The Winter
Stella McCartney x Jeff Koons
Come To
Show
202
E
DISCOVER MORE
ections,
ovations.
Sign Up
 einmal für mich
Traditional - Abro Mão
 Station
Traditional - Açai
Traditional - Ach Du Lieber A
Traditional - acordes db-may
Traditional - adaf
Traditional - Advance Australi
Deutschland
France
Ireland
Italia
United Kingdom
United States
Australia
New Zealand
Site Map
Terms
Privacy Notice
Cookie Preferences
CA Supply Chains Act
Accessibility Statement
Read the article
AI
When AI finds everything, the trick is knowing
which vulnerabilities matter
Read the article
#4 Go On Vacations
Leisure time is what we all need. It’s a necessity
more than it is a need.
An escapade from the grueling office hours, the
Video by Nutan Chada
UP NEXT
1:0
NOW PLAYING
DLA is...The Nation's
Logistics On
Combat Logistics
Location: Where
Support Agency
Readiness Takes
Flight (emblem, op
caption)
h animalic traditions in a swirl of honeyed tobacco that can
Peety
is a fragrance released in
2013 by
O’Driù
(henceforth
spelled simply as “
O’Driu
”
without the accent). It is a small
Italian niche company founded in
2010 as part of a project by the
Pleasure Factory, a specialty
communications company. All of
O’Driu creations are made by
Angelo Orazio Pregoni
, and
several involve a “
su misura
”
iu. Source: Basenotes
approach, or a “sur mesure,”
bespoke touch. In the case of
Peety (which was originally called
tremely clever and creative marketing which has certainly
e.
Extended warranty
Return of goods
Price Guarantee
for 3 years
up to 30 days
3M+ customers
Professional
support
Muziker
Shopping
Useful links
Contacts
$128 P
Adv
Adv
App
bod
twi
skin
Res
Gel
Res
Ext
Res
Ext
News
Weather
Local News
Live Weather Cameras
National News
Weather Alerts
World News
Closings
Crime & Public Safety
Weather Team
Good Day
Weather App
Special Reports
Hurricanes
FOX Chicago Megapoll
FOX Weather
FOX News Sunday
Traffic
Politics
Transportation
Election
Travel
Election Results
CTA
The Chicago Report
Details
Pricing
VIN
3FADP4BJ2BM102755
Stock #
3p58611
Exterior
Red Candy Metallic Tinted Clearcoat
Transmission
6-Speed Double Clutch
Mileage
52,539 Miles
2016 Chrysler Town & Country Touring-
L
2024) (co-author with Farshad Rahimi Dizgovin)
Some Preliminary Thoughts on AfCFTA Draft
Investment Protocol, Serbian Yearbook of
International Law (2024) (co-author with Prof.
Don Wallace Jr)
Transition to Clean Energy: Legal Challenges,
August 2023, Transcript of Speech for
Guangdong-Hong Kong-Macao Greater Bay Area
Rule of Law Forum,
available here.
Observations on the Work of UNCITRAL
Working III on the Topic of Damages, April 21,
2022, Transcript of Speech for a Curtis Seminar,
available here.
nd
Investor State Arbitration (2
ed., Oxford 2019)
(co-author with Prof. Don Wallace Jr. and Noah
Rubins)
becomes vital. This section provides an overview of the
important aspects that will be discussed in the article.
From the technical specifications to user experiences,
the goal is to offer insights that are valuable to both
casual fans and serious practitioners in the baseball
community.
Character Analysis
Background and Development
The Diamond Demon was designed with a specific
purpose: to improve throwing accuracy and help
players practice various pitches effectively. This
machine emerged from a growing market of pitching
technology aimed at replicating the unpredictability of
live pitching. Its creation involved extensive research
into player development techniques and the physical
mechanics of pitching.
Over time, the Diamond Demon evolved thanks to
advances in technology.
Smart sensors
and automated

----

## Task goal
Nothing but the lines from the first line of the listing above through the line holding "New Zealand" should be reproduced, and each must match exactly.

## Written response
The Winter
Stella McCartney x Jeff Koons
Come To
Show
202
E
DISCOVER MORE
ections,
ovations.
Sign Up
 einmal für mich
Traditional - Abro Mão
 Station
Traditional - Açai
Traditional - Ach Du Lieber A
Traditional - acordes db-may
Traditional - adaf
Traditional - Advance Australi
Deutschland
France
Ireland
Italia
United Kingdom
United States
Australia
New Zealand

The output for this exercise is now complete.